Choose the right answer.

1. Indian customs and traditions were extraordinary diverse because ______

a) they came from different territories;

b) they lived under different territories;

c) they appeared at different times;

2. First Americans descend from ______

a) western Europe;

b) Norway;

c) Tribal peoples of North Eastern Siberia.

3. First white settlers were ______

a) Vikings from Greenland;

b) Spanish monks;

c) The French.

4. The major three countries that started colonization of America were ______

a) Spain, France and Germany;

b) Spain, France and England;

c) Holland, Germany and Spain.

5. Why was Spain so interested in colonization of the New World?

a) They were looking for adventures;

b) They were looking for a new continent;

c) They needed new lands and riches as a new source of wealth.

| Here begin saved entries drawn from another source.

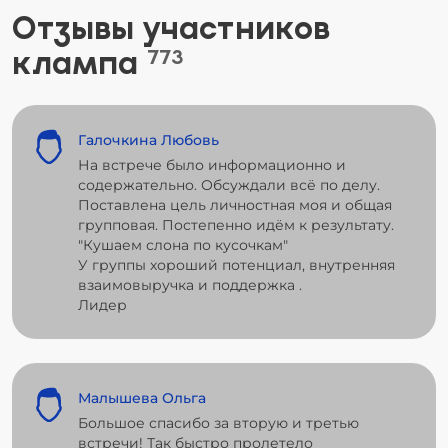
Отзывы участников
клампа
773
Галочкина Любовь
На встрече было информационно и
содержательно. Обсуждали всё по делу.
Поставлена цель личностная моя и общая
групповая. Постепенно идём к результату.
"Кушаем слона по кусочкам"
У группы хороший потенциал, внутренняя
взаимовыручка и поддержка .
Лидер
Малышева Ольга
Большое спасибо за вторую и третью
встречи! Так быстро пролетело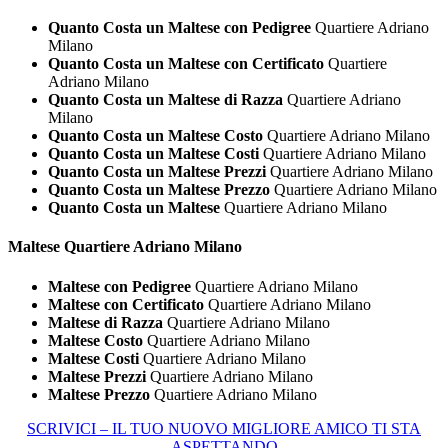
Quanto Costa un Maltese con Pedigree
Quartiere Adriano
Milano
Quanto Costa un Maltese con Certificato
Quartiere
Adriano Milano
Quanto Costa un Maltese di Razza
Quartiere Adriano
Milano
Quanto Costa un Maltese Costo
Quartiere Adriano Milano
Quanto Costa un Maltese Costi
Quartiere Adriano Milano
Quanto Costa un Maltese Prezzi
Quartiere Adriano Milano
Quanto Costa un Maltese Prezzo
Quartiere Adriano Milano
Quanto Costa un Maltese
Quartiere Adriano Milano
Maltese Quartiere Adriano Milano
Maltese con Pedigree
Quartiere Adriano Milano
Maltese con Certificato
Quartiere Adriano Milano
Maltese di Razza
Quartiere Adriano Milano
Maltese Costo
Quartiere Adriano Milano
Maltese Costi
Quartiere Adriano Milano
Maltese Prezzi
Quartiere Adriano Milano
Maltese Prezzo
Quartiere Adriano Milano
SCRIVICI – IL TUO NUOVO MIGLIORE AMICO TI STA
ASPETTANDO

6. The French first settled in ______

a) Canada;

b) Louisiana;

c) Spain.

7. The first people who sailed to America were ______

a) Spanish;

b) Vikings;

c) English.

8. The first European settlements in America were founded by ______

a) England;

b) France;

c) Spain.

9. The British Empire started the colonization of America a century later than Spain because it ______

a) did not need new lands;

b) was busy making war with Spain;

c) did not have a good flat.

10. The first English settlement was called Virginia in honour ______

a) of Sir Raleighs wife;

b) of a lake not far from the settlement;

c) of the English Queen Elizabeth the First.